Wracając dalej to malowanie podbitki.
Najpierw bezbarwnym impregnatem później raz kolorem po montażu pomaluję całość jeszcze raz.

*Wielkie podziękowania dla mojej mamy i siostry za pomoc, bo sam bym chyba to tydzień malował!!*

----------


## Kamil_

Cztery i pół dnia roboty dachu za nami  :smile: 
Ogólnie skład: Wujek, Ja, Teściu, Żółw82 + dorywczo tata i mama (malowanie desek zaopatrzenie)
Szczegółowa relacja niebawem.

Tak to wygląda:

----------


## _vviktor_

Dachowka prezentuje sie swietnie! Co to za model  i jakiej firmy?

----------


## Doli.

Wygląda jak nasza Z-Jacobi  :wink:

----------


## Kamil_

Dachówka to Braas Topas 13V kolor angoba antracyt  :smile: 

Taki kompromis płaskiej (krzywej) ze standardową falistą.
Dla mnie genialna  :smile:

----------


## jmolski

powodzenia!!! ja tez duzo zrobilem samemu, a potem czynnie pomagalem ekipie, wiec wiem z czym sie zmagacie.bedzie dobrze!!!

----------


## Kamil_



----------


## Kamil_

Uprzedzając pytania  :smile: 

Okna dachowe będą
Spusty rynien będą po elewacji
Nadproże lukarny i szczyt lukarny będzie  :smile: 
Montaż okien, który był przestawiany już 5 razy odbędzie się 28.10
Brama garażowa czeka również na montaż
Drzwi wejściowe też czekają  :smile: 
Ogólnie wreszcie zaczyna to wyglądać jak dom!

----------


## Doli.

To coś Ty taki zmartwiony, skoro już się na głowę nie leje?  :big grin:  Gratulacje, świetna robota  :smile:

----------


## Kamil_

Bardziej zmęczony i zamyślony czy pogoda dopisze, aby ułożyć wszystko bez stresu.

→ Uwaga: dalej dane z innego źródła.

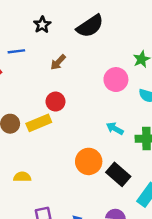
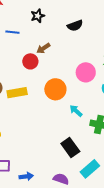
black semicircle: (90, 26) -> (75, 26), size x0.7
red circle: (55, 102) -> (30, 61), moved
orange circle: (89, 161) -> (55, 89), moved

Teraz mam już luz  :Smile: 

Od przyszłego tygodnia zaczynam szykować otwory okienne (obrobić klejem, zaciągnąć siatkę) pod Montaż okien.

----------


## pawel250

W jakim celu robisz obrobke okien ? Pianka czy tasma nie złapią gazobetonu bez obrobki?

----------


## aiki

> W jakim celu robisz obrobke okien ? Pianka czy tasma nie złapią gazobetonu bez obrobki?


pewnie ma być idealnie.

----------


## jak_to_mozliwe

Taśmy lepiej trzymają kleju do styro, niż samego gazobetonu.

----------


## pawel250

Wiec moze wystarczyloby zagruntowac? 
Trzeba bedzie przeanalizowac temat. Moze napisze do producenta tasm. Wiem ze sa tasmy illbrucka. Cos jeszcze ?

----------


## Laczak

BK zagruntowany po przetarciu ręką się pyli. Przez to taśmy mogą nie trzymać wystarczająco dobrze. Lepiej zaciągnąć otwory klejem do styropianu. 
Są jeszcze taśmy firmy Soudal.

----------


## Kamil_

Tak jak przedmówcy napisali, w celu lepszej przyczepności oraz w nadprożach mam XPS, który muszę zaciągnąć siatką i klejem więc przygotuje fachowo otwory  :smile: 

W piątek montaż drzwi wejściowych  :smile: 
Jutro biorę sie za szykowanie otworów (muszę jednak poszerzyć o parę cm).
Wrzucę kilka fotek  :smile:

----------


## RysiekWLKP

Dzień Dobry. Z niecierpliwością czekam na fotki. Wygląda super.

Pozdrawiam
Ryś

----------


## Kamil_

Znowu zaległości  :smile: 

Po zrobieniu dachu przyszedł dzień, który lubię najbardziej.
Cała sobota dla mnie bez ciśnienia i presji. Na spokojnie zrobiłem sobie porządki i pooglądałem dotychczasowe osiągnięcia na budowie...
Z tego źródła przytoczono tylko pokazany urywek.